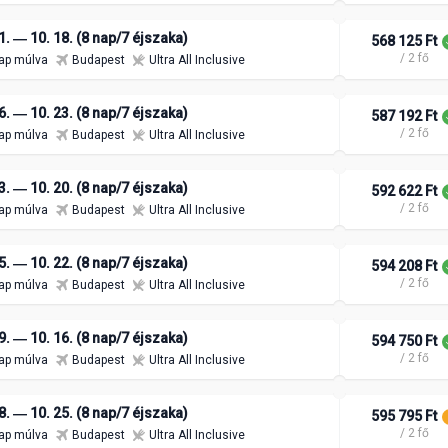
1. ― 10. 18. (8 nap/7 éjszaka)
568 125 Ft
/ 2 fő
ap múlva
Budapest
Ultra All Inclusive
6. ― 10. 23. (8 nap/7 éjszaka)
587 192 Ft
/ 2 fő
ap múlva
Budapest
Ultra All Inclusive
3. ― 10. 20. (8 nap/7 éjszaka)
592 622 Ft
/ 2 fő
ap múlva
Budapest
Ultra All Inclusive
5. ― 10. 22. (8 nap/7 éjszaka)
594 208 Ft
/ 2 fő
ap múlva
Budapest
Ultra All Inclusive
9. ― 10. 16. (8 nap/7 éjszaka)
594 750 Ft
/ 2 fő
ap múlva
Budapest
Ultra All Inclusive
8. ― 10. 25. (8 nap/7 éjszaka)
595 795 Ft
/ 2 fő
ap múlva
Budapest
Ultra All Inclusive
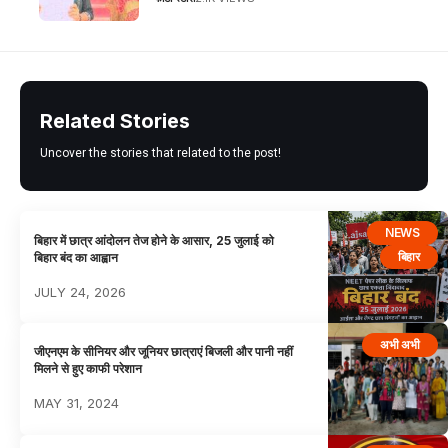
Related Stories
Uncover the stories that related to the post!
NEWS
बिहार में छात्र आंदोलन तेज होने के आसार, 25 जुलाई को
बिहार
बिहार बंद का आह्वान
JULY 24, 2026
अभी अभी
जीएनएम के सीनियर और जूनियर छात्राएं बिजली और पानी नहीं
मिलने से हुए काफी परेशान
MAY 31, 2024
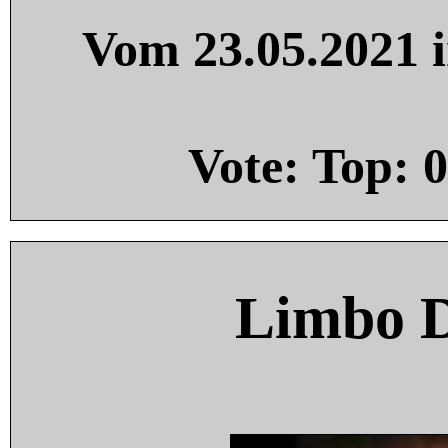
Vom 23.05.2021 i
Vote: Top:
0
Limbo 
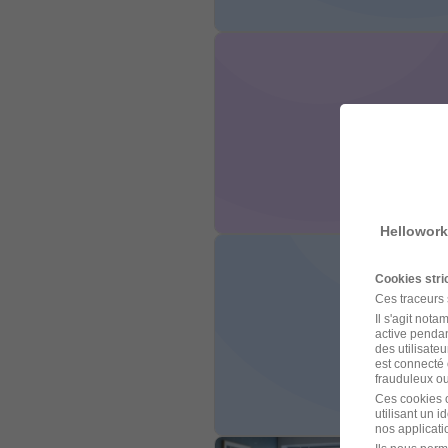
Hellowork
Cookies str
Ces traceurs
Il s'agit not
active pendan
des utilisateu
est connecté 
frauduleux ou 
Ces cookies o
utilisant un 
nos applicatio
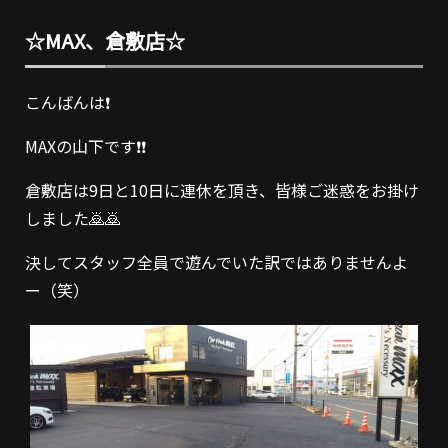
☆MAX、倉敷店☆
こんばんは❗
MAXの山下です❗❗
倉敷店は9日と10日に連休を頂き、皆様ご迷惑をお掛け
しました🙇🙇
決してスタッフ全員で遊んでいた訳ではありませんよ
ー（笑）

▶ _Aim of the task_:
Locate "9. ― 10. 16. (8 nap/7 éjszaka)" in the entries above. Copy, exactly and only, the lines from that line to the end, leaving out the pictures.

▶ _Written response_:
9. ― 10. 16. (8 nap/7 éjszaka)
594 750 Ft
/ 2 fő
ap múlva
Budapest
Ultra All Inclusive
8. ― 10. 25. (8 nap/7 éjszaka)
595 795 Ft
/ 2 fő
ap múlva
Budapest
Ultra All Inclusive
Related Stories
Uncover the stories that related to the post!
NEWS
बिहार में छात्र आंदोलन तेज होने के आसार, 25 जुलाई को
बिहार
बिहार बंद का आह्वान
JULY 24, 2026
अभी अभी
जीएनएम के सीनियर और जूनियर छात्राएं बिजली और पानी नहीं
मिलने से हुए काफी परेशान
MAY 31, 2024
Vom 23.05.2021 i
Vote: Top:
0
Limbo 
Hellowork
Cookies str
Ces traceurs
Il s'agit not
active pendan
des utilisateu
est connecté 
frauduleux ou 
Ces cookies o
utilisant un 
nos applicatio
☆MAX、倉敷店☆
こんばんは❗
MAXの山下です❗❗
倉敷店は9日と10日に連休を頂き、皆様ご迷惑をお掛け
しました🙇🙇
決してスタッフ全員で遊んでいた訳ではありませんよ
ー（笑）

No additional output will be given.